Cyan C3G Fund is based on the investment philosophy which can be defined as a comprehensive, clear and considered process focused on delivering growth. These are identified through stringent filter criteria and a rigorous research process. The Manager uses a proprietary stock filter in order to eliminate a large proportion of investments due to both internal characteristics (such as gearing levels or cash flow) and external characteristics (such as exposure to commodity prices or customer concentration).

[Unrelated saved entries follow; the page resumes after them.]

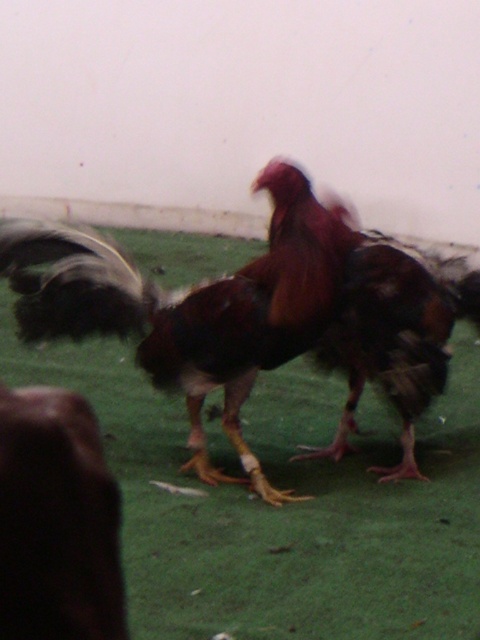 You are a photographer trying to capture the two roosters in the scene. You want to ensure that both roosters are fully visible in your photo. Given their positions at point (288, 566) and point (274, 248), which rooster should you focus on first to make sure the one closer to the camera is in focus?

Point (288, 566) is in front of point (274, 248), so you should focus on the rooster at point (288, 566) first to ensure it is in focus since it is closer to the camera.

You are a photographer setting up a shoot with the two roosters. You want to ensure that the green artificial turf at center is visible behind the brown feathered rooster at center. Based on their positions, is this possible?

The green artificial turf at center is located below the brown feathered rooster at center, so it will not be visible behind the rooster since it is positioned underneath. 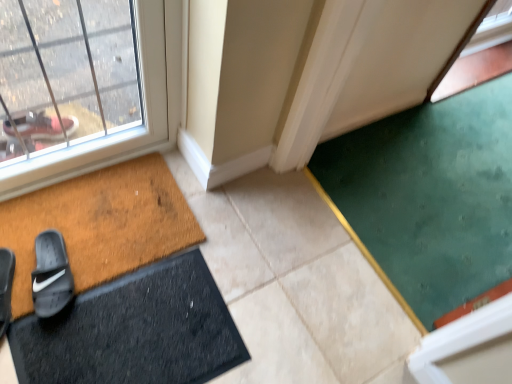 The width and height of the screenshot is (512, 384). In order to click on black rubber slide at lower left, which is the second footwear in left-to-right order in this screenshot , I will do `click(51, 275)`.

The height and width of the screenshot is (384, 512). What do you see at coordinates (6, 287) in the screenshot? I see `black suede slide at lower left, the 1th footwear viewed from the left` at bounding box center [6, 287].

Measure the distance between point (501,78) and camera.

Point (501,78) is 7.16 feet away from camera.

I want to click on black rubber slide at lower left, positioned as the first footwear in right-to-left order, so click(x=51, y=275).

Would you say black rubber slide at lower left, positioned as the first footwear in right-to-left order, contains black suede slide at lower left, acting as the second footwear starting from the right?

No, black suede slide at lower left, acting as the second footwear starting from the right, is located outside of black rubber slide at lower left, positioned as the first footwear in right-to-left order.

Is black rubber slide at lower left, which is the second footwear in left-to-right order, turned away from black suede slide at lower left, acting as the second footwear starting from the right?

No, black rubber slide at lower left, which is the second footwear in left-to-right order, is not facing the opposite direction of black suede slide at lower left, acting as the second footwear starting from the right.

Which object is wider, black rubber slide at lower left, which is the second footwear in left-to-right order, or black suede slide at lower left, the 1th footwear viewed from the left?

With larger width is black suede slide at lower left, the 1th footwear viewed from the left.

Is black rubber slide at lower left, positioned as the first footwear in right-to-left order, positioned in front of black suede slide at lower left, the 1th footwear viewed from the left?

No, black rubber slide at lower left, positioned as the first footwear in right-to-left order, is further to the viewer.

Choose the correct answer: Is black suede slide at lower left, the 1th footwear viewed from the left, inside black rubber bath mat at lower left, which is the second bath mat in top-to-bottom order, or outside it?

black suede slide at lower left, the 1th footwear viewed from the left, is outside black rubber bath mat at lower left, which is the second bath mat in top-to-bottom order.

In terms of height, does black suede slide at lower left, the 1th footwear viewed from the left, look taller or shorter compared to black rubber bath mat at lower left, positioned as the first bath mat in bottom-to-top order?

black suede slide at lower left, the 1th footwear viewed from the left, is taller than black rubber bath mat at lower left, positioned as the first bath mat in bottom-to-top order.

Considering the sizes of objects black suede slide at lower left, the 1th footwear viewed from the left, and black rubber bath mat at lower left, which is the second bath mat in top-to-bottom order, in the image provided, who is smaller, black suede slide at lower left, the 1th footwear viewed from the left, or black rubber bath mat at lower left, which is the second bath mat in top-to-bottom order,?

Smaller between the two is black suede slide at lower left, the 1th footwear viewed from the left.

Considering the positions of objects black rubber bath mat at lower left, which is the second bath mat in top-to-bottom order, and black suede slide at lower left, acting as the second footwear starting from the right, in the image provided, who is more to the left, black rubber bath mat at lower left, which is the second bath mat in top-to-bottom order, or black suede slide at lower left, acting as the second footwear starting from the right,?

black suede slide at lower left, acting as the second footwear starting from the right.

Consider the image. Which point is more forward, (172, 369) or (7, 263)?

The point (172, 369) is closer.

Is black rubber bath mat at lower left, positioned as the first bath mat in bottom-to-top order, situated inside black suede slide at lower left, the 1th footwear viewed from the left, or outside?

black rubber bath mat at lower left, positioned as the first bath mat in bottom-to-top order, is not enclosed by black suede slide at lower left, the 1th footwear viewed from the left.

Is black rubber bath mat at lower left, which is the second bath mat in top-to-bottom order, taller or shorter than black suede slide at lower left, the 1th footwear viewed from the left?

Clearly, black rubber bath mat at lower left, which is the second bath mat in top-to-bottom order, is shorter compared to black suede slide at lower left, the 1th footwear viewed from the left.

From the image's perspective, which one is positioned higher, black suede slide at lower left, acting as the second footwear starting from the right, or green carpet at lower right?

green carpet at lower right.

Based on the photo, would you say black suede slide at lower left, acting as the second footwear starting from the right, is inside or outside green carpet at lower right?

black suede slide at lower left, acting as the second footwear starting from the right, is outside green carpet at lower right.

Considering the sizes of objects black suede slide at lower left, acting as the second footwear starting from the right, and green carpet at lower right in the image provided, who is bigger, black suede slide at lower left, acting as the second footwear starting from the right, or green carpet at lower right?

With larger size is green carpet at lower right.

Is black suede slide at lower left, the 1th footwear viewed from the left, looking in the opposite direction of green carpet at lower right?

That's not correct — black suede slide at lower left, the 1th footwear viewed from the left, is not looking away from green carpet at lower right.

Considering the sizes of objects black rubber slide at lower left, which is the second footwear in left-to-right order, and black rubber bath mat at lower left, which is the second bath mat in top-to-bottom order, in the image provided, who is taller, black rubber slide at lower left, which is the second footwear in left-to-right order, or black rubber bath mat at lower left, which is the second bath mat in top-to-bottom order,?

black rubber slide at lower left, which is the second footwear in left-to-right order.

From a real-world perspective, who is located higher, black rubber slide at lower left, positioned as the first footwear in right-to-left order, or black rubber bath mat at lower left, which is the second bath mat in top-to-bottom order?

black rubber slide at lower left, positioned as the first footwear in right-to-left order.

From the image's perspective, who appears lower, black rubber slide at lower left, which is the second footwear in left-to-right order, or black rubber bath mat at lower left, positioned as the first bath mat in bottom-to-top order?

black rubber bath mat at lower left, positioned as the first bath mat in bottom-to-top order, from the image's perspective.

Does green carpet at lower right appear on the right side of black rubber bath mat at lower left, which is the second bath mat in top-to-bottom order?

Correct, you'll find green carpet at lower right to the right of black rubber bath mat at lower left, which is the second bath mat in top-to-bottom order.

Where is `doormat behind the black rubber bath mat at lower left, which is the second bath mat in top-to-bottom order`? The image size is (512, 384). doormat behind the black rubber bath mat at lower left, which is the second bath mat in top-to-bottom order is located at coordinates (430, 200).

Which is in front, green carpet at lower right or black rubber bath mat at lower left, which is the second bath mat in top-to-bottom order?

black rubber bath mat at lower left, which is the second bath mat in top-to-bottom order.

What's the angular difference between green carpet at lower right and black rubber bath mat at lower left, which is the second bath mat in top-to-bottom order,'s facing directions?

The angular difference between green carpet at lower right and black rubber bath mat at lower left, which is the second bath mat in top-to-bottom order, is 2.15 degrees.

Between black rubber slide at lower left, which is the second footwear in left-to-right order, and brown textured doormat at lower left, which appears as the 1th bath mat when viewed from the top, which one has larger size?

brown textured doormat at lower left, which appears as the 1th bath mat when viewed from the top, is bigger.

Can you confirm if black rubber slide at lower left, positioned as the first footwear in right-to-left order, is positioned to the left of brown textured doormat at lower left, which appears as the 1th bath mat when viewed from the top?

Correct, you'll find black rubber slide at lower left, positioned as the first footwear in right-to-left order, to the left of brown textured doormat at lower left, which appears as the 1th bath mat when viewed from the top.

Considering the relative sizes of black rubber slide at lower left, which is the second footwear in left-to-right order, and brown textured doormat at lower left, which ranks as the second bath mat in bottom-to-top order, in the image provided, is black rubber slide at lower left, which is the second footwear in left-to-right order, thinner than brown textured doormat at lower left, which ranks as the second bath mat in bottom-to-top order,?

Yes.

Is black rubber slide at lower left, which is the second footwear in left-to-right order, looking in the opposite direction of brown textured doormat at lower left, which appears as the 1th bath mat when viewed from the top?

Yes.

Image resolution: width=512 pixels, height=384 pixels. What are the coordinates of `footwear located on the right of black suede slide at lower left, the 1th footwear viewed from the left` in the screenshot? It's located at (51, 275).

Where is `the 1st footwear positioned above the black rubber bath mat at lower left, which is the second bath mat in top-to-bottom order (from the image's perspective)`? The height and width of the screenshot is (384, 512). the 1st footwear positioned above the black rubber bath mat at lower left, which is the second bath mat in top-to-bottom order (from the image's perspective) is located at coordinates (6, 287).

From the image, which object appears to be nearer to black suede slide at lower left, the 1th footwear viewed from the left, black rubber bath mat at lower left, which is the second bath mat in top-to-bottom order, or brown textured doormat at lower left, which appears as the 1th bath mat when viewed from the top?

Among the two, brown textured doormat at lower left, which appears as the 1th bath mat when viewed from the top, is located nearer to black suede slide at lower left, the 1th footwear viewed from the left.

Which object lies further to the anchor point brown textured doormat at lower left, which appears as the 1th bath mat when viewed from the top, green carpet at lower right or black rubber bath mat at lower left, positioned as the first bath mat in bottom-to-top order?

Based on the image, green carpet at lower right appears to be further to brown textured doormat at lower left, which appears as the 1th bath mat when viewed from the top.

Looking at the image, which one is located closer to black suede slide at lower left, the 1th footwear viewed from the left, black rubber bath mat at lower left, positioned as the first bath mat in bottom-to-top order, or black rubber slide at lower left, positioned as the first footwear in right-to-left order?

Based on the image, black rubber slide at lower left, positioned as the first footwear in right-to-left order, appears to be nearer to black suede slide at lower left, the 1th footwear viewed from the left.

Based on their spatial positions, is black rubber slide at lower left, which is the second footwear in left-to-right order, or black suede slide at lower left, the 1th footwear viewed from the left, further from green carpet at lower right?

The object further to green carpet at lower right is black suede slide at lower left, the 1th footwear viewed from the left.

Estimate the real-world distances between objects in this image. Which object is closer to black rubber bath mat at lower left, which is the second bath mat in top-to-bottom order, green carpet at lower right or black rubber slide at lower left, which is the second footwear in left-to-right order?

black rubber slide at lower left, which is the second footwear in left-to-right order, is positioned closer to the anchor black rubber bath mat at lower left, which is the second bath mat in top-to-bottom order.

Looking at the image, which one is located further to black suede slide at lower left, acting as the second footwear starting from the right, black rubber slide at lower left, positioned as the first footwear in right-to-left order, or green carpet at lower right?

green carpet at lower right is further to black suede slide at lower left, acting as the second footwear starting from the right.

Looking at the image, which one is located closer to brown textured doormat at lower left, which ranks as the second bath mat in bottom-to-top order, green carpet at lower right or black rubber slide at lower left, positioned as the first footwear in right-to-left order?

black rubber slide at lower left, positioned as the first footwear in right-to-left order, is positioned closer to the anchor brown textured doormat at lower left, which ranks as the second bath mat in bottom-to-top order.

Which object lies further to the anchor point black rubber bath mat at lower left, which is the second bath mat in top-to-bottom order, brown textured doormat at lower left, which appears as the 1th bath mat when viewed from the top, or black rubber slide at lower left, which is the second footwear in left-to-right order?

The object further to black rubber bath mat at lower left, which is the second bath mat in top-to-bottom order, is black rubber slide at lower left, which is the second footwear in left-to-right order.

Locate an element on the screen. Image resolution: width=512 pixels, height=384 pixels. bath mat between brown textured doormat at lower left, which appears as the 1th bath mat when viewed from the top, and green carpet at lower right is located at coordinates (134, 331).

This screenshot has height=384, width=512. I want to click on footwear between black suede slide at lower left, the 1th footwear viewed from the left, and green carpet at lower right, in the horizontal direction, so click(51, 275).

The image size is (512, 384). In order to click on bath mat between black suede slide at lower left, the 1th footwear viewed from the left, and black rubber bath mat at lower left, positioned as the first bath mat in bottom-to-top order, from left to right in this screenshot , I will do `click(100, 224)`.

This screenshot has height=384, width=512. In order to click on footwear between black suede slide at lower left, the 1th footwear viewed from the left, and brown textured doormat at lower left, which ranks as the second bath mat in bottom-to-top order in this screenshot , I will do `click(51, 275)`. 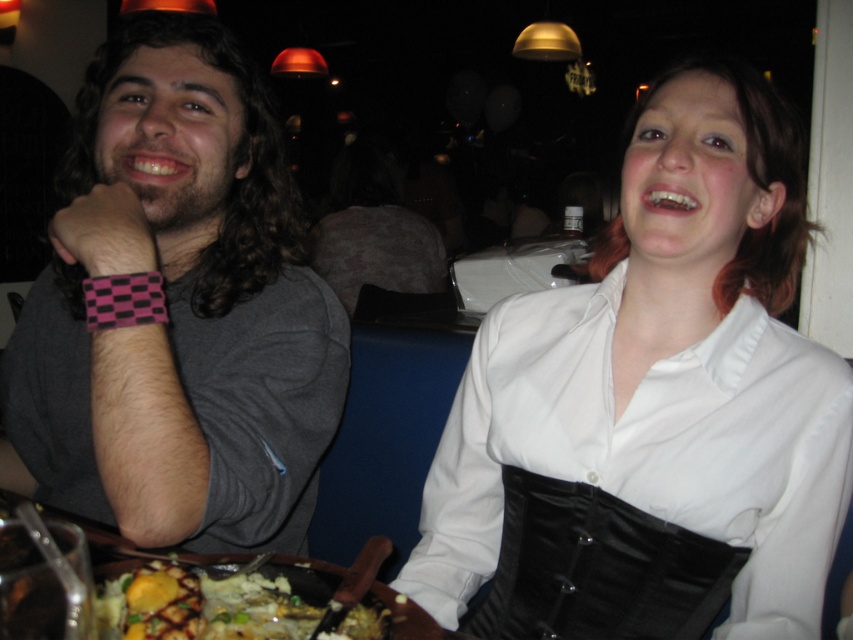 Question: Estimate the real-world distances between objects in this image. Which object is farther from the golden mashed potatoes at lower center?

Choices:
 (A) black velvet corset at center
 (B) wooden table at lower center
 (C) gray matte shirt at left
 (D) white matte shirt at upper right

Answer: (D)

Question: Which is nearer to the wooden table at lower center?

Choices:
 (A) golden mashed potatoes at lower center
 (B) white matte shirt at upper right
 (C) black velvet corset at center

Answer: (A)

Question: Is white matte shirt at upper right bigger than wooden table at lower center?

Choices:
 (A) no
 (B) yes

Answer: (B)

Question: Which object is positioned closest to the gray matte shirt at left?

Choices:
 (A) white matte shirt at upper right
 (B) golden mashed potatoes at lower center
 (C) wooden table at lower center
 (D) black velvet corset at center

Answer: (C)

Question: Is black velvet corset at center to the right of golden mashed potatoes at lower center from the viewer's perspective?

Choices:
 (A) no
 (B) yes

Answer: (B)

Question: From the image, what is the correct spatial relationship of white matte shirt at upper right in relation to gray matte shirt at left?

Choices:
 (A) above
 (B) below

Answer: (B) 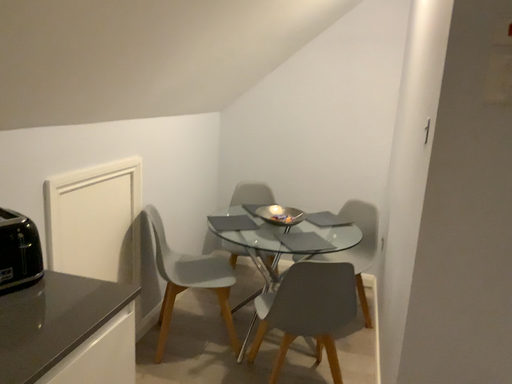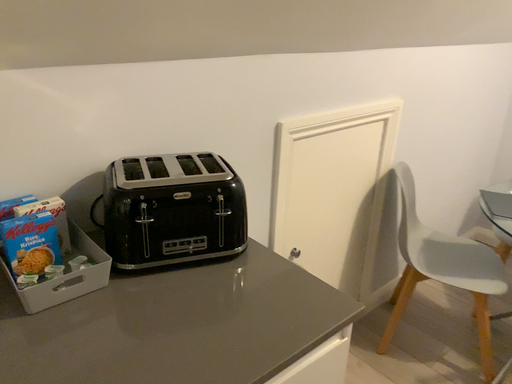 Question: How did the camera likely rotate when shooting the video?

Choices:
 (A) rotated left
 (B) rotated right

Answer: (A)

Typically, the Fund looks for businesses that are one or more of:
a) under researched,
b) fundamentally undervalued,
c) have a catalyst for re-rating.

The Manager seeks to achieve this investment outcome by actively managing a portfolio of Australian listed securities. When the opportunity to invest in suitable securities cannot be found, the manager may reduce the level of equities exposure and accumulate a defensive cash position. Whilst it is the company's intention, there is no guarantee that any distributions or returns will be declared, or that if declared, the amount of any returns will remain constant or increase over time. The Fund does not invest in derivatives and does not use debt to leverage the Fund's performance. However, companies in which the Fund invests may be leveraged.
Manager CommentsThe Cyan C3G Fund rose +1.35% in December, taking 12-month performance to +7.93% vs the ASX200 Accumulation Index's +1.40%. Since inception in August 2014, the Fund has returned +16.49% p.a. vs the Index's +6.85%. The Fund's Sharpe and Sortino ratios (since inception), 0.91 and 1.27 respectively, vs the Index's Sharpe of 0.43 and Sortino of 0.47, highlight its capacity to achieve superior risk-adjusted returns while avoiding the market's downside volatility. The Fund's down-capture ratio (since inception) of 58.2% indicates that, on average, it has significantly outperformed during the market's negative months.

During December, Cyan initiated two IPOs and enjoyed a solid return from Playside Studios which closed the month up +130% on its IPO price. Other top contributors included City Chic Collective and Kelly Partners Group. The only moderate negative contributors included Service Stream and Quickfee which both retraced by 20% with Quickfee impacting the Fund somewhat more due to its higher weighting of around 3.5%.

Cyan highlighted a number of factors which they believe will influence markets going into 2021. These included: premium pricing (particularly the overpriced tech and retail sectors), fundamental challenges faced by the travel, tourism and education sectors which are still impacted by COVID, economic uncertainty as a result of continued lockdowns, and geopolitical instability.

Cyan believe their current portfolio of 27 stocks is well balanced from a risk/return perspective (no individual holding accounts for more than 7% of the total Fund) and has a combination of both higher growth businesses and established cash-flow generative income investments.